More specifically, the initiatives will be designed to increase reach to Hispanic families who are struggling with debt and extend services to help them navigate the financial challenges.
This is being done thanks to a new grant that MMI recently received from JPMorgan Chase.
“This grant will be used for inclusive marketing with messaging designed to inspire Hispanic families to take the first steps toward overcoming the stigma of debt and to overcome barriers they may face reaching their financial goals,” said Emanuel Rivero, senior director at MMI, in a statement.
A 2019 report by the Urban Institute at its annual Summit on Hispanic Wealth found that Hispanic families own fewer financial assets ($20,000) than non-Hispanic White families ($100,000).
In addition, young Hispanics are adding to their student loan debt, but not to their savings and 83% of Hispanic millennials have no retirement savings, compared with 66% of non-Hispanic White millennials.
“We know authentically diverse advertising is important to create a connection, and our goal is to use this grant to create a strategy that best relates to this community and offer solutions for financially at-risk households that may not have been included in the past,” said Rivero.

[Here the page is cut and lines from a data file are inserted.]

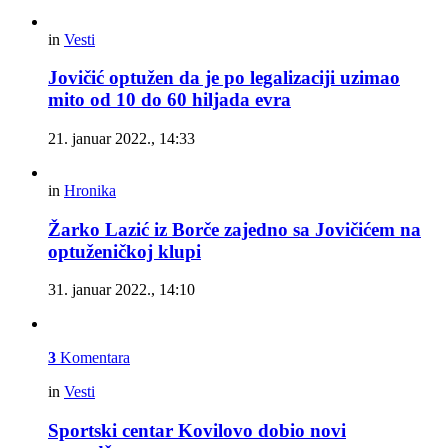
in
Vesti
Jovičić optužen da je po legalizaciji uzimao
mito od 10 do 60 hiljada evra
21. januar 2022., 14:33
in
Hronika
Žarko Lazić iz Borče zajedno sa Jovičićem na
optuženičkoj klupi
31. januar 2022., 14:10
3
Komentara
in
Vesti
Sportski centar Kovilovo dobio novi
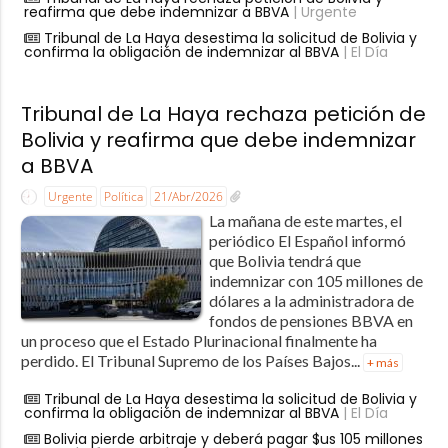
reafirma que debe indemnizar a BBVA
| Urgente
Tribunal de La Haya desestima la solicitud de Bolivia y
confirma la obligación de indemnizar al BBVA
| El Día
Tribunal de La Haya rechaza petición de
Bolivia y reafirma que debe indemnizar
a BBVA
Urgente
Política
21/Abr/2026
La mañana de este martes, el
periódico El Español informó
que Bolivia tendrá que
indemnizar con 105 millones de
dólares a la administradora de
fondos de pensiones BBVA en
un proceso que el Estado Plurinacional finalmente ha
perdido. El Tribunal Supremo de los Países Bajos...
+ más
Tribunal de La Haya desestima la solicitud de Bolivia y
confirma la obligación de indemnizar al BBVA
| El Día
Bolivia pierde arbitraje y deberá pagar $us 105 millones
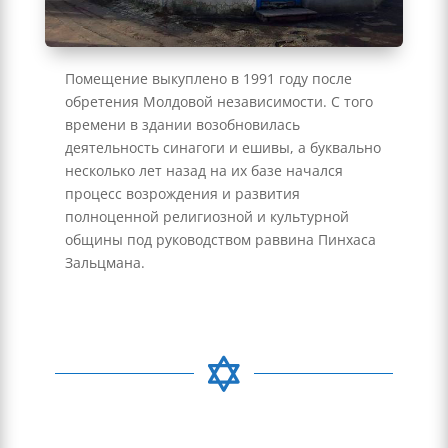
Помещение выкуплено в 1991 году после
обретения Молдовой независимости. С того
времени в здании возобновилась
деятельность синагоги и ешивы, а буквально
несколько лет назад на их базе начался
процесс возрождения и развития
полноценной религиозной и культурной
общины под руководством раввина Пинхаса
Зальцмана.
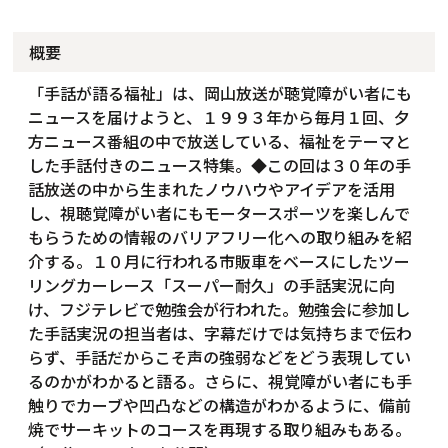
概要
「手話が語る福祉」は、岡山放送が聴覚障がい者にも
ニュースを届けようと、１９９３年から毎月１回、夕
方ニュース番組の中で放送している、福祉をテーマと
した手話付きのニュース特集。◆この回は３０年の手
話放送の中から生まれたノウハウやアイデアを活用
し、視聴覚障がい者にもモータースポーツを楽しんで
もらうための情報のバリアフリー化への取り組みを紹
介する。１０月に行われる市販車をベースにしたツー
リングカーレース「スーパー耐久」の手話実況に向
け、フジテレビで勉強会が行われた。勉強会に参加し
た手話実況の担当者は、字幕だけでは気持ちまで伝わ
らず、手話だからこそ声の強弱などをどう表現してい
るのかがわかると語る。さらに、視覚障がい者にも手
触りでカーブや凹凸などの構造がわかるように、備前
焼でサーキットのコースを再現する取り組みもある。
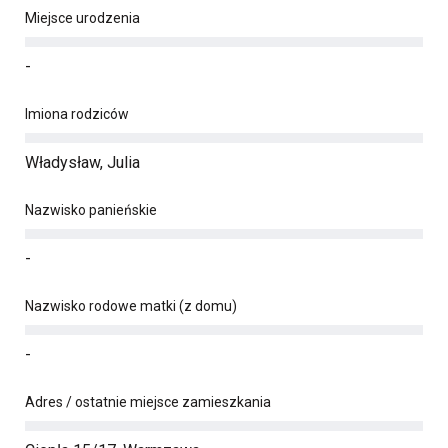
Miejsce urodzenia
-
Imiona rodziców
Władysław, Julia
Nazwisko panieńskie
-
Nazwisko rodowe matki (z domu)
-
Adres / ostatnie miejsce zamieszkania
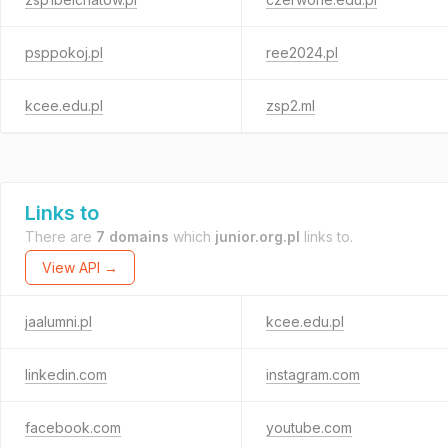
psppokoj.pl
ree2024.pl
kcee.edu.pl
zsp2.ml
Links to
There are
7 domains
which
junior.org.pl
links to.
View API →
jaalumni.pl
kcee.edu.pl
linkedin.com
instagram.com
facebook.com
youtube.com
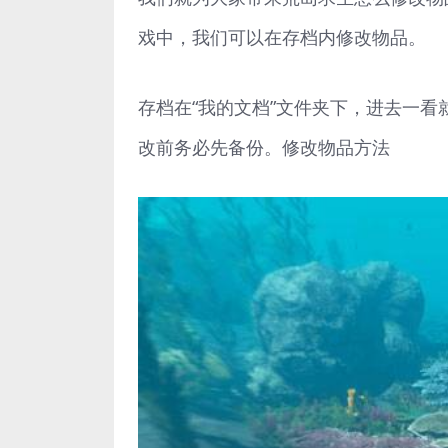
戏中，我们可以在存档内修改物品。
存档在“我的文档”文件夹下，进去一
改前务必先备份。修改物品方法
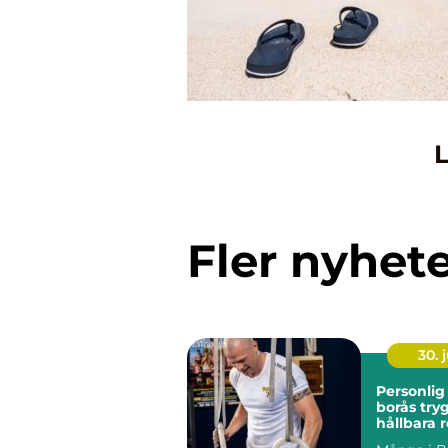
L
Fler nyhet
30. j
Personlig
borås trygg väg till
hållbara r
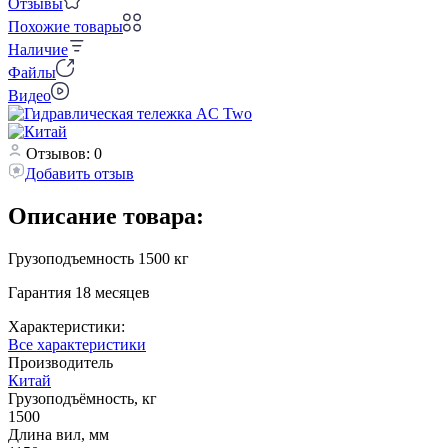
Отзывы
Похожие товары
Наличие
Файлы
Видео
Отзывов: 0
Добавить отзыв
Описание товара:
Грузоподъемность 1500 кг
Гарантия 18 месяцев
Характеристики:
Все характеристики
Производитель
Китай
Грузоподъёмность, кг
1500
Длина вил, мм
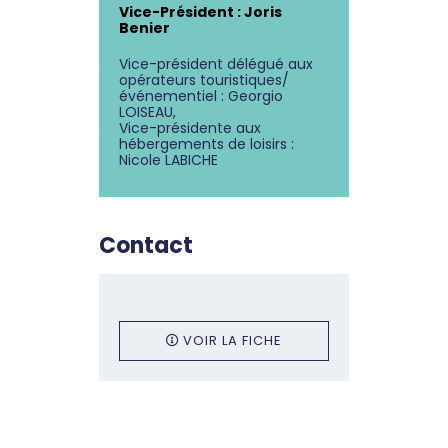
Vice-Président : Joris
Benier
Vice-président délégué aux
opérateurs touristiques/
événementiel : Georgio
LOISEAU,
Vice-présidente aux
hébergements de loisirs :
Nicole LABICHE
Contact
VOIR LA FICHE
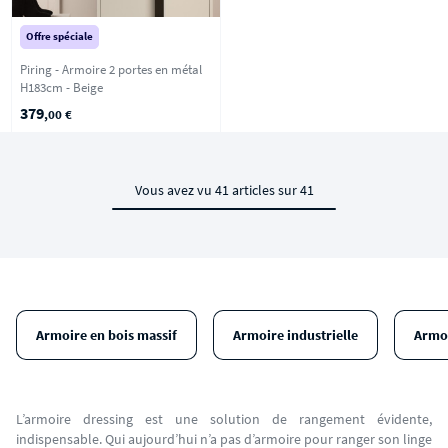
Offre spéciale
Piring - Armoire 2 portes en métal
H183cm - Beige
379
,00 €
Vous avez vu 41 articles sur 41
Armoire en bois massif
Armoire industrielle
Armoi
L’armoire dressing est une solution de rangement évidente,
indispensable. Qui aujourd’hui n’a pas d’armoire pour ranger son linge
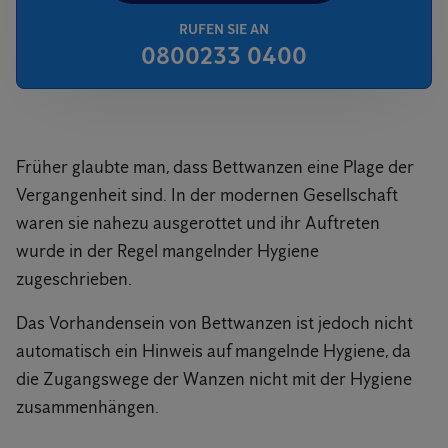
RUFEN SIE AN
0800233 0400
Früher glaubte man, dass Bettwanzen eine Plage der
Vergangenheit sind. In der modernen Gesellschaft
waren sie nahezu ausgerottet und ihr Auftreten
wurde in der Regel mangelnder Hygiene
zugeschrieben.
Das Vorhandensein von Bettwanzen ist jedoch nicht
automatisch ein Hinweis auf mangelnde Hygiene, da
die Zugangswege der Wanzen nicht mit der Hygiene
zusammenhängen.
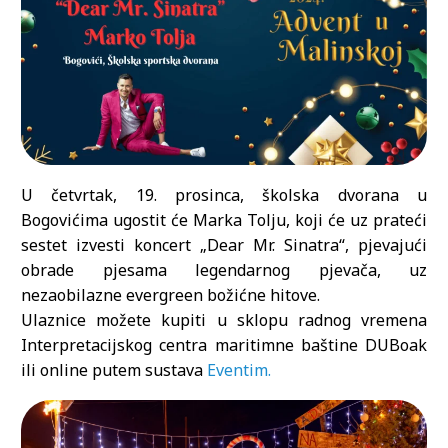
U četvrtak, 19. prosinca, školska dvorana u
Bogovićima ugostit će Marka Tolju, koji će uz prateći
sestet izvesti koncert „Dear Mr. Sinatra“, pjevajući
obrade pjesama legendarnog pjevača, uz
nezaobilazne evergreen božićne hitove.
Ulaznice možete kupiti u sklopu radnog vremena
Interpretacijskog centra maritimne baštine DUBoak
ili online putem sustava
Eventim.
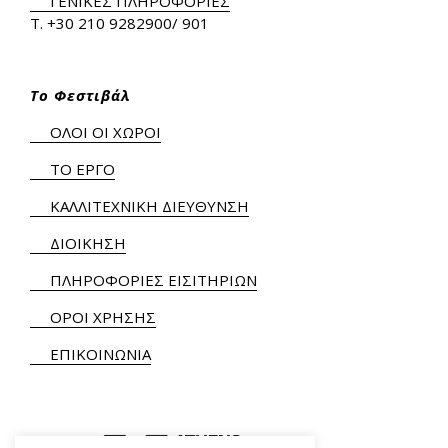
ΓΕΝΙΚΕΣ ΠΛΗΡΟΦΟΡΙΕΣ
Τ.
+30 210 9282900
/ 901
Το Φεστιβάλ
ΟΛΟΙ ΟΙ ΧΩΡΟΙ
ΤΟ ΕΡΓΟ
ΚΑΛΛΙΤΕΧΝΙΚΗ ΔΙΕΥΘΥΝΣΗ
ΔΙΟΙΚΗΣΗ
ΠΛΗΡΟΦΟΡΙΕΣ ΕΙΣΙΤΗΡΙΩΝ
ΟΡΟΙ ΧΡΗΣΗΣ
ΕΠΙΚΟΙΝΩΝΙΑ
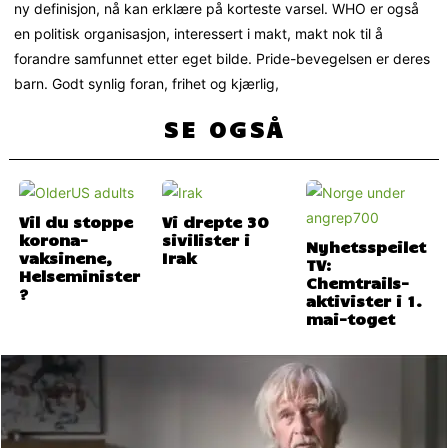
ny definisjon, nå kan erklære på korteste varsel. WHO er også
en politisk organisasjon, interessert i makt, makt nok til å
forandre samfunnet etter eget bilde. Pride-bevegelsen er deres
barn. Godt synlig foran, frihet og kjærlig,
SE OGSÅ
Vil du stoppe
Vi drepte 30
korona-
sivilister i
Nyhetsspeilet
vaksinene,
Irak
TV:
Helseminister
Chemtrails-
?
aktivister i 1.
mai-toget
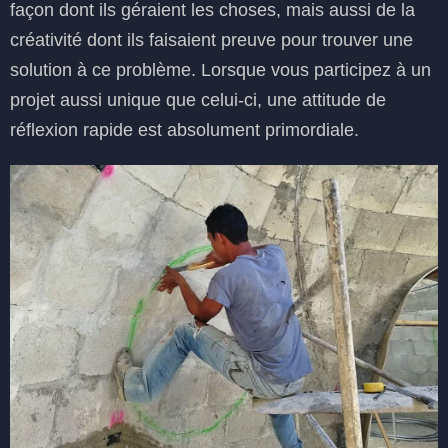
façon dont ils géraient les choses, mais aussi de la
créativité dont ils faisaient preuve pour trouver une
solution à ce problème. Lorsque vous participez à un
projet aussi unique que celui-ci, une attitude de
réflexion rapide est absolument primordiale.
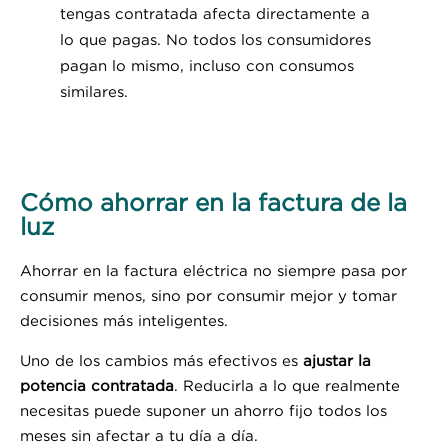
tengas contratada afecta directamente a
lo que pagas. No todos los consumidores
pagan lo mismo, incluso con consumos
similares.
Cómo ahorrar en la factura de la
luz
Ahorrar en la factura eléctrica no siempre pasa por
consumir menos, sino por consumir mejor y tomar
decisiones más inteligentes.
Uno de los cambios más efectivos es
ajustar la
potencia contratada
. Reducirla a lo que realmente
necesitas puede suponer un ahorro fijo todos los
meses sin afectar a tu día a día.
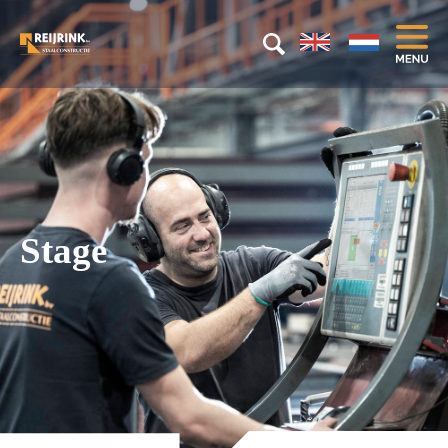
Stage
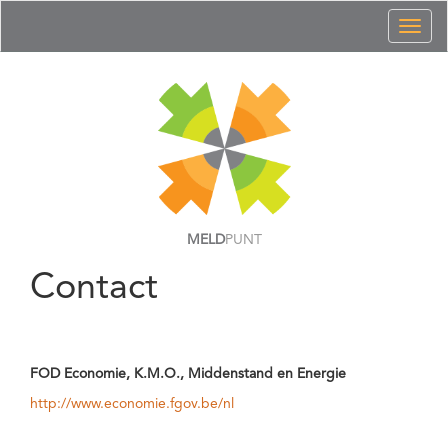
Toggl
naviga
MELD
PUNT
Contact
FOD Economie, K.M.O., Middenstand en Energie
http://www.economie.fgov.be/nl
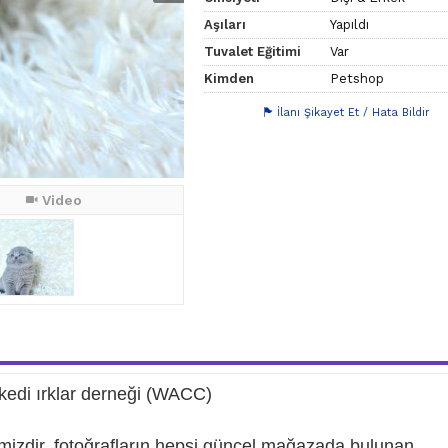
Aşıları
Yapıldı
Tuvalet Eğitimi
Var
Kimden
Petshop
İlanı Şikayet Et / Hata Bildir
Video
di ırklar derneği (WACC)
imizdir. fotoğrafların hepsi güncel mağazada bulunan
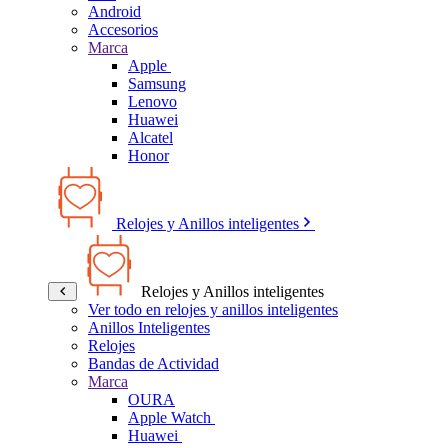
Android
Accesorios
Marca
Apple
Samsung
Lenovo
Huawei
Alcatel
Honor
Relojes y Anillos inteligentes
Relojes y Anillos inteligentes
Ver todo en relojes y anillos inteligentes
Anillos Inteligentes
Relojes
Bandas de Actividad
Marca
OURA
Apple Watch
Huawei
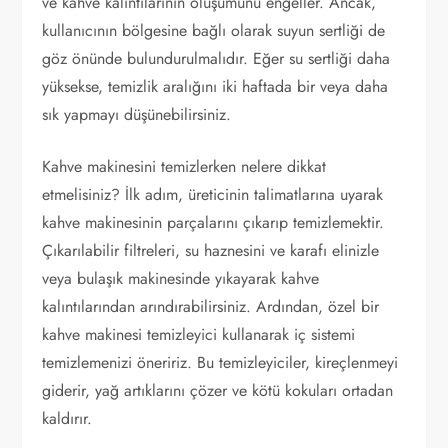
ve kahve kalıntılarının oluşumunu engeller. Ancak,
kullanıcının bölgesine bağlı olarak suyun sertliği de
göz önünde bulundurulmalıdır. Eğer su sertliği daha
yüksekse, temizlik aralığını iki haftada bir veya daha
sık yapmayı düşünebilirsiniz.
Kahve makinesini temizlerken nelere dikkat
etmelisiniz? İlk adım, üreticinin talimatlarına uyarak
kahve makinesinin parçalarını çıkarıp temizlemektir.
Çıkarılabilir filtreleri, su haznesini ve karafı elinizle
veya bulaşık makinesinde yıkayarak kahve
kalıntılarından arındırabilirsiniz. Ardından, özel bir
kahve makinesi temizleyici kullanarak iç sistemi
temizlemenizi öneririz. Bu temizleyiciler, kireçlenmeyi
giderir, yağ artıklarını çözer ve kötü kokuları ortadan
kaldırır.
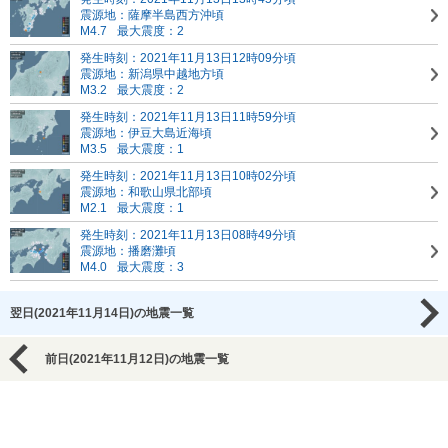
震源地：薩摩半島西方沖頃
M4.7
最大震度：2
発生時刻：2021年11月13日12時09分頃
震源地：新潟県中越地方頃
M3.2
最大震度：2
発生時刻：2021年11月13日11時59分頃
震源地：伊豆大島近海頃
M3.5
最大震度：1
発生時刻：2021年11月13日10時02分頃
震源地：和歌山県北部頃
M2.1
最大震度：1
発生時刻：2021年11月13日08時49分頃
震源地：播磨灘頃
M4.0
最大震度：3
翌日(2021年11月14日)の地震一覧
前日(2021年11月12日)の地震一覧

MMI calculated in 2022 that approximately 29% of its clients across all services identified as Hispanic. In the United States, about 19% of the population identifies as Hispanic, totaling over 62 million people.
Tomás Aguirre is an MMI client and peer advocate who has spoken about the impact MMI has had on him.
“MMI changed my life,” he said in a statement. The good habits that I learned are now a part of my lifestyle which I discuss and practice with my partner daily.”
Aguirre has been able to pay off more than $130,000 in debt.
“I have learned how to save and financially plan for the future while not spending money I do not have or can pay back immediately. Best of all I am passing on these skills to my three children,” he highlighted.
Hispanics face unique challenges to both long-term and short-term savings, as only 15% of Hispanic families have three months of living expenses saved, compared with 42% of non-Hispanic families.
Aguirre can vouch for the impact that debt and debt reduction can have on an individual, particularly one from an underserved community.